Tony Albert Wins Australian Art Award with Controversial Piece

We Can Be Heroes (2013–14)Photo: ABC Australia

The Australian artist Tony Albert has won the National Aboriginal & Torres Strait Islander Art Award, one of Australia’s most prestigious art awards, The Guardian reported.

The 33 year-old Sydney-based Aboriginal artist pocketed the $50,000 prize for his photographic series We Can Be Heroes (2013-14). The series consists of 20 portraits of male Aboriginal high school students, as well as the artist himself, each with a red target painted on their chest.

The work was inspired by the 2012 police shooting of two aboriginal teenagers aged 14 and 17 that sparked protests around Australia. “Young Aboriginal men, friends of the boys … actually tore their shirts off during the protest and had targets drawn on their body,” Albert remembers.

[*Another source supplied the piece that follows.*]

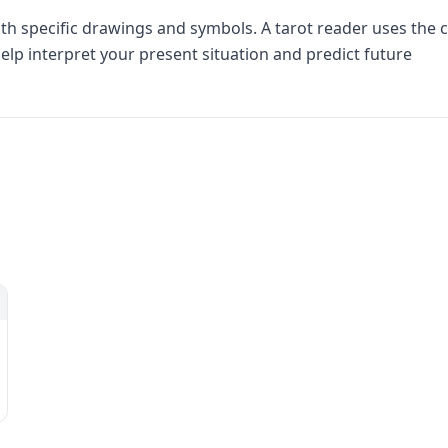
th specific drawings and symbols. A tarot reader uses the 
elp interpret your present situation and predict future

“Headlines or articles about Aboriginal people are almost always negative or have negative connotations attached” said the artist, “so I wanted to work with these young men about how, in the face of adversity, we respond to the target that is always going to be there? How are we going to wear it and how can we present ourselves and be proud and defiant?”

Award Judge Tina Baum, curator of Aboriginal and Torres Strait Islander art at the National Gallery of Australia, Canberra selected Albert from 306 entries. The works of the 65 finalists are on show at the Museum and Art Gallery of the Northern Territory.